Hedging Costs as of July 20th, with the VIX at 19.09
The data in the table below is as of Wednesday, July 20th's close. After the three ETFs listed for comparison purposes, the stocks are listed in order of their share volume in that day's trading, with the most actively traded stock, Bank of America (BAC), listed first.
Cost of Protection (as % of position value)
SPDR S&P 500
|(DIA)||SPDR Dow Jones Industrial Avg||1.37%**|
|(QQQ)||PowerShares QQQ Trust||2.10%**|
|(BAC)||Bank of America Corporation||6.70%**|
|(GE)||General Electric Company||2.87%**|
|(NLC)||Nalco Holding Company||0.84%*|
|(WFC)||Wells Fargo & Co.||3.38%**|
|(S)||Sprint Nextel Corporation||5.97%**|
|(JPM)||JPMorgan Chase & Co||3.32%**|
|(HK)||Petrohawk Energy Corporation||0.78%**|
|(MO)||Altria Group, Inc.||2.01%**|
*Based on optimal puts expiring in December, 2011
**Based on optimal puts expiring in January, 2012.

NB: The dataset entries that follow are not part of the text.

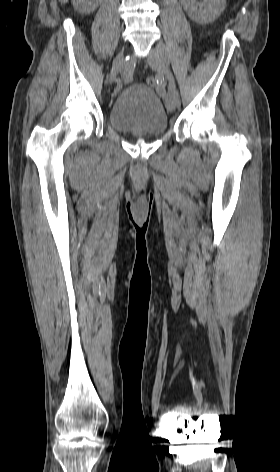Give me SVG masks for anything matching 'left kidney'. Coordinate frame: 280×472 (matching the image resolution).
<instances>
[{"label": "left kidney", "instance_id": "5707ae66", "mask_svg": "<svg viewBox=\"0 0 280 472\" xmlns=\"http://www.w3.org/2000/svg\"><path fill=\"white\" fill-rule=\"evenodd\" d=\"M184 10L196 23L205 24L216 20L225 7V0H180ZM200 6V9H198Z\"/></svg>", "mask_w": 280, "mask_h": 472}]
</instances>
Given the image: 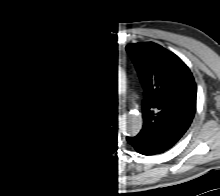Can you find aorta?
<instances>
[{
	"instance_id": "aorta-1",
	"label": "aorta",
	"mask_w": 220,
	"mask_h": 196,
	"mask_svg": "<svg viewBox=\"0 0 220 196\" xmlns=\"http://www.w3.org/2000/svg\"><path fill=\"white\" fill-rule=\"evenodd\" d=\"M118 89L119 94L123 96L127 95V82L120 72L118 73ZM121 127L126 133L136 134L142 127V118L140 116L125 114L121 119Z\"/></svg>"
}]
</instances>
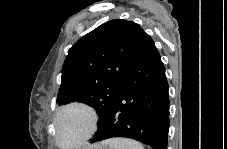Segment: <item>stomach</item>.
Wrapping results in <instances>:
<instances>
[{
	"label": "stomach",
	"mask_w": 227,
	"mask_h": 149,
	"mask_svg": "<svg viewBox=\"0 0 227 149\" xmlns=\"http://www.w3.org/2000/svg\"><path fill=\"white\" fill-rule=\"evenodd\" d=\"M90 149H103L102 147L90 148Z\"/></svg>",
	"instance_id": "1"
}]
</instances>
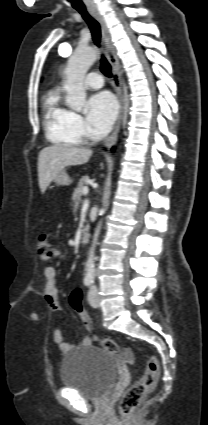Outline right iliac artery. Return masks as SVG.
<instances>
[{"mask_svg":"<svg viewBox=\"0 0 208 425\" xmlns=\"http://www.w3.org/2000/svg\"><path fill=\"white\" fill-rule=\"evenodd\" d=\"M93 283V280L92 279H85L84 280V284L86 285V286H89V285H91Z\"/></svg>","mask_w":208,"mask_h":425,"instance_id":"82829eb1","label":"right iliac artery"}]
</instances>
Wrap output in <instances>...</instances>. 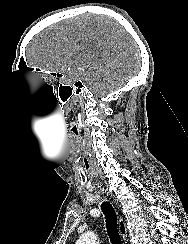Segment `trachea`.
<instances>
[{"label": "trachea", "mask_w": 188, "mask_h": 244, "mask_svg": "<svg viewBox=\"0 0 188 244\" xmlns=\"http://www.w3.org/2000/svg\"><path fill=\"white\" fill-rule=\"evenodd\" d=\"M101 210L105 216L107 233L112 244H122V239L118 231L117 215L113 206L104 201L101 204Z\"/></svg>", "instance_id": "trachea-1"}]
</instances>
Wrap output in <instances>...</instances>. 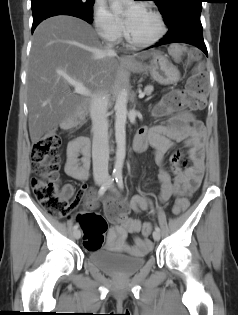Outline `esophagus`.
<instances>
[{"mask_svg":"<svg viewBox=\"0 0 238 315\" xmlns=\"http://www.w3.org/2000/svg\"><path fill=\"white\" fill-rule=\"evenodd\" d=\"M121 59H122L123 61H127V62L131 61V58L128 57V56H125V55L122 56Z\"/></svg>","mask_w":238,"mask_h":315,"instance_id":"34e87169","label":"esophagus"}]
</instances>
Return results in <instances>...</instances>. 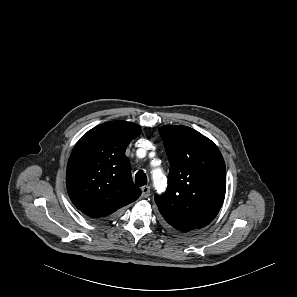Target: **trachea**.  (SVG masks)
Returning a JSON list of instances; mask_svg holds the SVG:
<instances>
[{
    "instance_id": "obj_1",
    "label": "trachea",
    "mask_w": 297,
    "mask_h": 297,
    "mask_svg": "<svg viewBox=\"0 0 297 297\" xmlns=\"http://www.w3.org/2000/svg\"><path fill=\"white\" fill-rule=\"evenodd\" d=\"M135 184L137 186H144L147 184V177L146 174L142 171H139L135 175Z\"/></svg>"
}]
</instances>
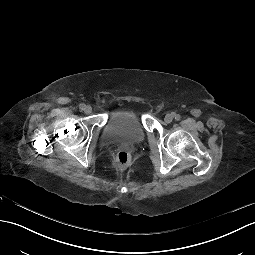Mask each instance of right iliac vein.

Hedging Costs as of August 19th, with the VIX at 43.05
The data in the table below is as of Friday, August 19th's close. The same securities are listed in the same order as the table above, for comparison purposes.
Why There Were No Optimal Puts for 4 of these stocks on August 19th
In some cases, the cost of protection may be greater than the loss you are looking to hedge against. That was the case with Bank of America (BAC), Sprint Nextel Corporation (S), Alcatel Lucent (ALU), AMR Corporation (AMR). On Friday, the cost of protecting against a greater-than-20% decline in those stocks over the next several months was itself greater than 20%. Because of that, Portfolio Armor indicated that no optimal contracts were found for them.

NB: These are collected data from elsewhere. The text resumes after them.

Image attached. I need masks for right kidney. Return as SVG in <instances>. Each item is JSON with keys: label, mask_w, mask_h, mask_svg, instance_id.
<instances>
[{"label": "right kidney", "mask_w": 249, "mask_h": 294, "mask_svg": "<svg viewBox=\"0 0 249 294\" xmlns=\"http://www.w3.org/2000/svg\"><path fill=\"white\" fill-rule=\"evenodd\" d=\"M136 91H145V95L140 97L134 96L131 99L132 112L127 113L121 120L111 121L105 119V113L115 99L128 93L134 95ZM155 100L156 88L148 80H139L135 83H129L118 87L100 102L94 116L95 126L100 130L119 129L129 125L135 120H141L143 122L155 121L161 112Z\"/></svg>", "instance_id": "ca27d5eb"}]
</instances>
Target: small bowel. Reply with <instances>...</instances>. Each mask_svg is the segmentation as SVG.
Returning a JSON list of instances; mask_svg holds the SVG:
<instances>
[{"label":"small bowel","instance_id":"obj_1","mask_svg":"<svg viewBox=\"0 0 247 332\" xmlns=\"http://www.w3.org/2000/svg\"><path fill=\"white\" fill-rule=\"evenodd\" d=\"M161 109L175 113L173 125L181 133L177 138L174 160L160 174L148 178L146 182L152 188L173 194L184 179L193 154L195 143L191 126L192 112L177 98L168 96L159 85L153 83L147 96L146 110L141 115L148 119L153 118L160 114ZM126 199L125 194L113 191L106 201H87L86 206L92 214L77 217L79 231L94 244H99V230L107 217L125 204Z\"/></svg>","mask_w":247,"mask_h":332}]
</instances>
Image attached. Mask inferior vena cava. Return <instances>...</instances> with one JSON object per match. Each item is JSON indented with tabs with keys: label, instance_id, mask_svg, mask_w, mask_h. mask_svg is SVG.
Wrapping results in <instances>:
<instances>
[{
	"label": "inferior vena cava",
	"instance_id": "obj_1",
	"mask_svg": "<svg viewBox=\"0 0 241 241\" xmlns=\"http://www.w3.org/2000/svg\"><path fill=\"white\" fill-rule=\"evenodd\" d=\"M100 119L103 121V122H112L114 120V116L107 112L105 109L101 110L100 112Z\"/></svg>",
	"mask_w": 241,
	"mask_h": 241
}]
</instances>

Cost of Protection (as % of position value)
SPDR S&P 500
|(DIA)||SPDR Dow Jones Industrial Avg||4.73%***|
|(QQQ)||PowerShares QQQ Trust||5.03%***|
|(BAC)||Bank of America Corporation||No optimal puts at this threshold|
|(GE)||General Electric Company||9.87%***|
|(NLC)||Nalco Holding Company||10.6%***|
|(WFC)||Wells Fargo & Co.||9.67%*|
|(S)||Sprint Nextel Corporation||No optimal puts at this threshold|
|(JPM)||JPMorgan Chase & Co||11.6%***|
|(HK)||Petrohawk Energy Corporation||1.94%***|
|(MO)||Altria Group, Inc.||4.08%***|
|(ALU)||Alcatel Lucent||No optimal puts at this threshold|
|(AMR)||AMR Corporation||No optimal puts at this threshold|
*Based on optimal puts expiring in January, 2012.
**Based on optimal puts expiring in February, 2012.
***Based on optimal puts expiring in March, 2012.